Faustina Obeng Adomaa is a Ghanaian, and PhD candidate of the Knowledge, Technology and Innovation Group, Wageningen University, Netherlands. She is a critical geographer whose work is at the intersection of micro level agrarian changes and livelihoods and broad social relations and economic structures. She is particularly interested in the politics of global agriculture value/commodity chains and its ramifications on local livelihoods in terms of land, labour, food security, inequalities and gender. Faustina holds a Bachelor and Master of Philosophy degrees in Geography and Resource Development from University of Ghana specialising in agricultural commodity chains and production networks.
Reconfiguring the role of middlemen in commodity chains: Thinking beyond the dominant elimination narrative
Critical value/commodity chain discourse highlights how credit relations between middlemen/intermediaries and small producers leave producers poorer and engender their indebtedness.
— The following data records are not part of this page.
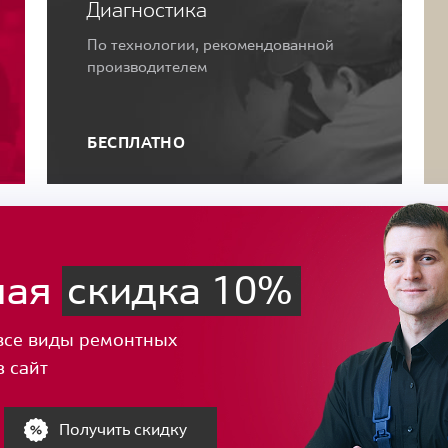
Диагностика
По технологии, рекомендованной
производителем
БЕСПЛАТНО
ная
скидка 10%
все виды ремонтных
з сайт
Получить скидку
Calls to reduce producer poverty and indebtedness have resulted in movements to shorten value/commodity chains and eliminate middlemen. Dominant eliminatory narratives, however, focus on specific unfavourable activities of middlemen, and give less attention to broad company-middleman-producer relationship within which the practice of intermediation as a living entirety constructs a social relation between middlemen and producers. Focusing on unfavourable activities of middlemen simplifies their paradoxical role and shrouds critical nuances that can inform alternative perspectives. This paper constructs empirical manifestations of the paradoxical position of middlemen through the lens of cocoa purchasing clerks in Ghana who sit uneasily between producers and buying companies. The paper argues that these middlemen fill a vital gap in the chain and their relationship with producers is an intricate social relation with vulnerabilities and risks management. Middlemen absorb the hidden costs of companies’ operation, as well as fill the inevitable role of credit provision for many producers unable to earn living income from cocoa production. Middleman-producer credit relation is key to social reproduction of producers, but also engenders their persistent indebtedness. This credit/debt relation is a manifestation of the chain’s inability to reduce poverty among its smallholders and its unwillingness to integrate formal credit schemes in the chain. Solving persistent producer indebtedness, therefore, lies beyond simply eliminating middlemen. The paper sketches alternative outlooks on reconfiguring the role of middlemen in commodity chains for policy consideration.